[Opening MATERIAL FOR THIS EXERCISE section]

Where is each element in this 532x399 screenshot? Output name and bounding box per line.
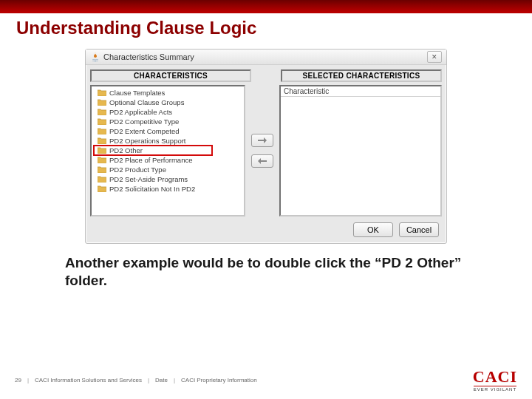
top-bar <box>0 0 532 13</box>
footer-sep: | <box>27 377 29 383</box>
folder-icon <box>98 118 106 125</box>
tree-item[interactable]: PD2 Competitive Type <box>93 117 242 126</box>
folder-icon <box>98 137 106 144</box>
tree-item[interactable]: Optional Clause Groups <box>93 98 242 107</box>
caci-logo: CACI EVER VIGILANT <box>473 369 517 392</box>
ok-button[interactable]: OK <box>353 222 393 237</box>
dialog-title: Characteristics Summary <box>103 52 194 61</box>
folder-icon <box>98 185 106 192</box>
tree-item[interactable]: PD2 Product Type <box>93 165 242 174</box>
tree-item-label: PD2 Product Type <box>109 165 166 174</box>
slide-footer: 29 | CACI Information Solutions and Serv… <box>0 369 532 392</box>
tree-pane[interactable]: Clause TemplatesOptional Clause GroupsPD… <box>90 85 245 216</box>
close-button[interactable]: ✕ <box>427 51 442 63</box>
folder-icon <box>98 176 106 183</box>
cancel-button[interactable]: Cancel <box>399 222 439 237</box>
arrow-left-icon <box>257 157 267 165</box>
folder-icon <box>98 128 106 134</box>
footer-org: CACI Information Solutions and Services <box>35 377 142 383</box>
arrow-right-icon <box>257 137 267 144</box>
close-icon: ✕ <box>432 53 437 61</box>
folder-icon <box>98 166 106 173</box>
characteristics-dialog: Characteristics Summary ✕ CHARACTERISTIC… <box>85 49 447 244</box>
tree-item[interactable]: PD2 Place of Performance <box>93 155 242 165</box>
tree-item-label: Optional Clause Groups <box>109 98 184 107</box>
folder-icon <box>98 109 106 115</box>
tree-item[interactable]: Clause Templates <box>93 88 242 98</box>
characteristics-header: CHARACTERISTICS <box>90 69 251 82</box>
tree-item-label: PD2 Extent Competed <box>109 126 180 136</box>
selected-characteristics-header: SELECTED CHARACTERISTICS <box>281 69 442 82</box>
tree-item-label: PD2 Set-Aside Programs <box>109 174 188 184</box>
remove-button[interactable] <box>251 154 273 168</box>
folder-icon <box>98 99 106 106</box>
folder-icon <box>98 89 106 96</box>
tree-item-label: PD2 Applicable Acts <box>109 107 172 117</box>
folder-icon <box>98 147 106 154</box>
folder-icon <box>98 157 106 163</box>
tree-item-label: PD2 Competitive Type <box>109 117 179 126</box>
tree-item-label: PD2 Operations Support <box>109 136 186 146</box>
footer-sep: | <box>148 377 149 383</box>
page-number: 29 <box>15 377 21 383</box>
java-icon <box>90 52 100 62</box>
logo-name: CACI <box>473 369 517 385</box>
footer-sep: | <box>174 377 175 383</box>
logo-tagline: EVER VIGILANT <box>474 386 516 392</box>
slide-title: Understanding Clause Logic <box>0 13 532 38</box>
selected-pane[interactable]: Characteristic <box>279 85 442 216</box>
transfer-buttons <box>245 85 279 216</box>
tree-item[interactable]: PD2 Applicable Acts <box>93 107 242 117</box>
selected-pane-header: Characteristic <box>281 86 440 97</box>
footer-notice: CACI Proprietary Information <box>181 377 257 383</box>
tree-item-label: PD2 Solicitation Not In PD2 <box>109 184 195 194</box>
tree-item[interactable]: PD2 Set-Aside Programs <box>93 174 242 184</box>
add-button[interactable] <box>251 134 273 147</box>
tree-item[interactable]: PD2 Operations Support <box>93 136 242 146</box>
tree-item[interactable]: PD2 Extent Competed <box>93 126 242 136</box>
tree-item-label: Clause Templates <box>109 88 165 98</box>
tree-item-label: PD2 Other <box>109 146 143 155</box>
footer-date: Date <box>155 377 168 383</box>
dialog-titlebar: Characteristics Summary ✕ <box>86 50 446 65</box>
caption-text: Another example would be to double click… <box>0 244 532 290</box>
tree-item-label: PD2 Place of Performance <box>109 155 192 165</box>
tree-item[interactable]: PD2 Solicitation Not In PD2 <box>93 184 242 194</box>
tree-item[interactable]: PD2 Other <box>93 146 242 155</box>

[Closing MATERIAL FOR THIS EXERCISE section]

→ **REQUIREMENT**
A single number is the whole answer: please count how many lines of the records above include the string "label".

→ **ANSWER SPACE**
11